== WHAT YOU NEED TO DO ==
Write out the entire listing below exactly as it appears, minus any pictures.

== LISTED ENTRIES ==
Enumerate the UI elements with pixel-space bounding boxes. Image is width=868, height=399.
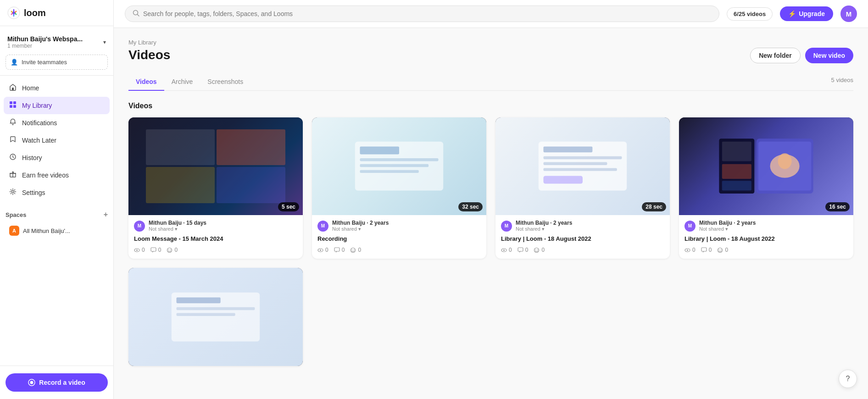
loom-logo[interactable]: loom [7,6,46,19]
svg-rect-10 [13,101,16,104]
video-title-3: Library | Loom - 18 August 2022 [501,235,664,243]
main-area: 6/25 videos ⚡ Upgrade M My Library Video… [114,0,868,399]
invite-icon: 👤 [11,59,18,66]
gift-icon [8,171,17,180]
svg-rect-28 [360,158,439,161]
video-card-body-3: M Mithun Baiju · 2 years Not shared ▾ Li… [495,215,670,259]
video-thumbnail-4: 16 sec [679,117,853,216]
video-count-badge[interactable]: 6/25 videos [727,7,773,21]
record-video-button[interactable]: Record a video [6,373,108,392]
content-area: My Library Videos New folder New video V… [114,28,868,399]
svg-rect-54 [722,142,751,161]
search-input[interactable] [143,10,712,17]
reactions-icon-2 [350,247,356,253]
thumb-content-2 [338,137,460,195]
tabs-row: Videos Archive Screenshots 5 videos [128,73,853,91]
upgrade-button[interactable]: ⚡ Upgrade [780,6,833,21]
help-button[interactable]: ? [839,370,857,388]
video-thumbnail-3: 28 sec [495,117,670,216]
svg-rect-45 [518,248,523,251]
sidebar-item-history[interactable]: History [4,149,110,166]
svg-rect-12 [13,105,16,108]
loom-logo-icon [7,6,20,19]
video-card-4[interactable]: 16 sec M Mithun Baiju · 2 years Not shar… [679,117,853,259]
reactions-count-3: 0 [541,247,545,253]
record-btn-wrap: Record a video [0,366,113,399]
svg-rect-33 [334,248,339,251]
new-folder-button[interactable]: New folder [750,48,801,63]
svg-rect-65 [177,307,255,310]
svg-rect-27 [360,147,400,155]
sidebar-item-watch-later[interactable]: Watch Later [4,132,110,149]
views-stat-2: 0 [317,247,328,253]
sidebar-item-my-library[interactable]: My Library [4,97,110,114]
workspace-selector[interactable]: Mithun Baiju's Webspa... 1 member ▾ [6,33,108,51]
reactions-icon-3 [534,247,540,253]
reactions-count-4: 0 [725,247,728,253]
author-avatar-1: M [134,221,145,232]
comments-stat-2: 0 [334,247,345,253]
author-name-2: Mithun Baiju · 2 years [332,220,481,226]
author-avatar-3: M [501,221,512,232]
svg-point-47 [535,249,536,250]
views-stat-1: 0 [134,247,145,253]
tab-archive[interactable]: Archive [164,73,200,91]
section-title: Videos [128,102,853,110]
search-icon [133,10,139,18]
action-buttons: New folder New video [750,48,853,63]
space-item-all-mithun[interactable]: A All Mithun Baiju'... [6,222,108,239]
sidebar-top: Mithun Baiju's Webspa... 1 member ▾ 👤 In… [0,26,113,76]
video-card-5[interactable] [128,268,303,366]
shared-badge-4[interactable]: Not shared ▾ [699,226,848,232]
video-meta-3: M Mithun Baiju · 2 years Not shared ▾ [501,220,664,232]
new-video-button[interactable]: New video [805,48,853,63]
add-space-icon[interactable]: + [104,211,108,219]
sidebar-item-home[interactable]: Home [4,79,110,97]
chevron-down-icon: ▾ [103,39,106,45]
svg-point-36 [354,249,355,250]
tab-screenshots[interactable]: Screenshots [200,73,250,91]
reactions-count-2: 0 [358,247,361,253]
svg-point-32 [320,249,321,251]
svg-point-58 [687,249,688,251]
video-card-1[interactable]: 5 sec M Mithun Baiju · 15 days Not share… [128,117,303,259]
thumb-content-3 [522,137,644,195]
shared-badge-2[interactable]: Not shared ▾ [332,226,481,232]
svg-point-21 [136,249,138,251]
sidebar-item-label-watch-later: Watch Later [22,137,56,144]
svg-point-35 [352,249,353,250]
svg-point-17 [30,381,33,384]
video-card-2[interactable]: 32 sec M Mithun Baiju · 2 years Not shar… [312,117,486,259]
space-avatar: A [9,226,19,236]
svg-rect-55 [722,164,751,179]
logo-text: loom [24,8,46,18]
video-card-3[interactable]: 28 sec M Mithun Baiju · 2 years Not shar… [495,117,670,259]
home-icon [8,83,17,93]
video-meta-4: M Mithun Baiju · 2 years Not shared ▾ [684,220,848,232]
sidebar-item-label-home: Home [22,84,39,92]
invite-label: Invite teammates [22,59,67,66]
shared-badge-1[interactable]: Not shared ▾ [149,226,297,232]
shared-badge-3[interactable]: Not shared ▾ [516,226,664,232]
video-thumbnail-2: 32 sec [312,117,486,216]
svg-rect-9 [10,101,12,104]
views-icon-3 [501,247,507,253]
sidebar-item-notifications[interactable]: Notifications [4,114,110,132]
svg-rect-41 [544,168,617,171]
invite-teammates-button[interactable]: 👤 Invite teammates [6,55,108,70]
svg-point-44 [503,249,505,251]
user-avatar[interactable]: M [840,6,857,22]
comments-count-2: 0 [342,247,345,253]
sidebar-item-settings[interactable]: Settings [4,184,110,201]
svg-rect-8 [12,88,14,90]
author-avatar-4: M [684,221,696,232]
meta-info-1: Mithun Baiju · 15 days Not shared ▾ [149,220,297,232]
thumb-bg-3 [495,117,670,216]
svg-point-25 [170,249,171,250]
svg-rect-59 [701,248,707,251]
svg-rect-42 [544,176,583,184]
comments-stat-4: 0 [701,247,712,253]
svg-rect-66 [177,313,235,316]
sidebar-item-earn-free-videos[interactable]: Earn free videos [4,166,110,184]
tab-videos[interactable]: Videos [128,73,164,91]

== RESULT ==
Enumerate the UI elements with pixel-space bounding boxes. Image is width=868, height=399.
loom-logo[interactable]: loom [7,6,46,19]
svg-rect-10 [13,101,16,104]
video-title-3: Library | Loom - 18 August 2022 [501,235,664,243]
main-area: 6/25 videos ⚡ Upgrade M My Library Video… [114,0,868,399]
invite-icon: 👤 [11,59,18,66]
gift-icon [8,171,17,180]
svg-rect-28 [360,158,439,161]
video-card-body-3: M Mithun Baiju · 2 years Not shared ▾ Li… [495,215,670,259]
video-thumbnail-4: 16 sec [679,117,853,216]
video-count-badge[interactable]: 6/25 videos [727,7,773,21]
record-video-button[interactable]: Record a video [6,373,108,392]
content-area: My Library Videos New folder New video V… [114,28,868,399]
svg-rect-54 [722,142,751,161]
search-input[interactable] [143,10,712,17]
reactions-icon-2 [350,247,356,253]
thumb-content-2 [338,137,460,195]
tabs-row: Videos Archive Screenshots 5 videos [128,73,853,91]
upgrade-button[interactable]: ⚡ Upgrade [780,6,833,21]
help-button[interactable]: ? [839,370,857,388]
video-thumbnail-3: 28 sec [495,117,670,216]
svg-rect-45 [518,248,523,251]
sidebar-item-history[interactable]: History [4,149,110,166]
svg-rect-12 [13,105,16,108]
loom-logo-icon [7,6,20,19]
video-card-4[interactable]: 16 sec M Mithun Baiju · 2 years Not shar… [679,117,853,259]
reactions-count-3: 0 [541,247,545,253]
record-btn-wrap: Record a video [0,366,113,399]
svg-rect-33 [334,248,339,251]
new-folder-button[interactable]: New folder [750,48,801,63]
svg-rect-65 [177,307,255,310]
svg-rect-27 [360,147,400,155]
sidebar-item-watch-later[interactable]: Watch Later [4,132,110,149]
views-stat-2: 0 [317,247,328,253]
sidebar-item-my-library[interactable]: My Library [4,97,110,114]
workspace-selector[interactable]: Mithun Baiju's Webspa... 1 member ▾ [6,33,108,51]
reactions-icon-3 [534,247,540,253]
reactions-count-4: 0 [725,247,728,253]
author-avatar-1: M [134,221,145,232]
comments-stat-2: 0 [334,247,345,253]
author-name-2: Mithun Baiju · 2 years [332,220,481,226]
author-avatar-3: M [501,221,512,232]
svg-point-47 [535,249,536,250]
views-stat-1: 0 [134,247,145,253]
tab-archive[interactable]: Archive [164,73,200,91]
section-title: Videos [128,102,853,110]
search-icon [133,10,139,18]
action-buttons: New folder New video [750,48,853,63]
space-item-all-mithun[interactable]: A All Mithun Baiju'... [6,222,108,239]
sidebar-top: Mithun Baiju's Webspa... 1 member ▾ 👤 In… [0,26,113,76]
video-card-5[interactable] [128,268,303,366]
shared-badge-4[interactable]: Not shared ▾ [699,226,848,232]
video-meta-3: M Mithun Baiju · 2 years Not shared ▾ [501,220,664,232]
new-video-button[interactable]: New video [805,48,853,63]
add-space-icon[interactable]: + [104,211,108,219]
sidebar-item-home[interactable]: Home [4,79,110,97]
chevron-down-icon: ▾ [103,39,106,45]
svg-point-36 [354,249,355,250]
tab-screenshots[interactable]: Screenshots [200,73,250,91]
reactions-count-2: 0 [358,247,361,253]
svg-point-32 [320,249,321,251]
svg-point-58 [687,249,688,251]
video-card-1[interactable]: 5 sec M Mithun Baiju · 15 days Not share… [128,117,303,259]
thumb-content-3 [522,137,644,195]
shared-badge-2[interactable]: Not shared ▾ [332,226,481,232]
svg-point-21 [136,249,138,251]
sidebar-item-label-watch-later: Watch Later [22,137,56,144]
svg-point-35 [352,249,353,250]
svg-point-17 [30,381,33,384]
video-card-2[interactable]: 32 sec M Mithun Baiju · 2 years Not shar… [312,117,486,259]
space-avatar: A [9,226,19,236]
svg-rect-55 [722,164,751,179]
logo-text: loom [24,8,46,18]
video-card-3[interactable]: 28 sec M Mithun Baiju · 2 years Not shar… [495,117,670,259]
home-icon [8,83,17,93]
video-meta-4: M Mithun Baiju · 2 years Not shared ▾ [684,220,848,232]
sidebar-item-label-home: Home [22,84,39,92]
invite-label: Invite teammates [22,59,67,66]
shared-badge-1[interactable]: Not shared ▾ [149,226,297,232]
shared-badge-3[interactable]: Not shared ▾ [516,226,664,232]
video-thumbnail-2: 32 sec [312,117,486,216]
svg-rect-9 [10,101,12,104]
views-icon-3 [501,247,507,253]
sidebar-item-notifications[interactable]: Notifications [4,114,110,132]
svg-rect-41 [544,168,617,171]
invite-teammates-button[interactable]: 👤 Invite teammates [6,55,108,70]
svg-point-44 [503,249,505,251]
user-avatar[interactable]: M [840,6,857,22]
comments-count-2: 0 [342,247,345,253]
sidebar-item-settings[interactable]: Settings [4,184,110,201]
svg-rect-8 [12,88,14,90]
author-avatar-4: M [684,221,696,232]
meta-info-1: Mithun Baiju · 15 days Not shared ▾ [149,220,297,232]
thumb-bg-3 [495,117,670,216]
svg-point-25 [170,249,171,250]
svg-rect-59 [701,248,707,251]
svg-rect-42 [544,176,583,184]
comments-stat-4: 0 [701,247,712,253]
svg-rect-66 [177,313,235,316]
sidebar-item-earn-free-videos[interactable]: Earn free videos [4,166,110,184]
tab-videos[interactable]: Videos [128,73,164,91]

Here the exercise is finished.